What needs to be done — Please print every line from the one containing "In St. Jürgen" through the last line of the records below, exactly as written and nothing more.

[Dataset entries]
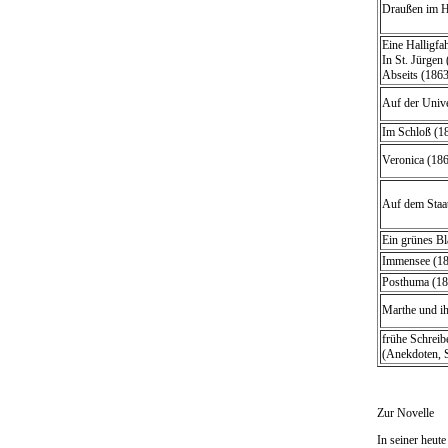
Draußen im H
Eine Halligfa
In St. Jürgen
Abseits (1863
Auf der Unive
Im Schloß (1
Veronica (18
Auf dem Staa
Ein grünes Bl
Immensee (1
Posthuma (18
Marthe und i
frühe Schreib
(Anekdoten, 
Zur Novelle
In seiner heut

Output of the exercise —
In St. Jürgen
Abseits (1863
Auf der Unive
Im Schloß (1
Veronica (18
Auf dem Staa
Ein grünes Bl
Immensee (1
Posthuma (18
Marthe und i
frühe Schreib
(Anekdoten, 
Zur Novelle
In seiner heut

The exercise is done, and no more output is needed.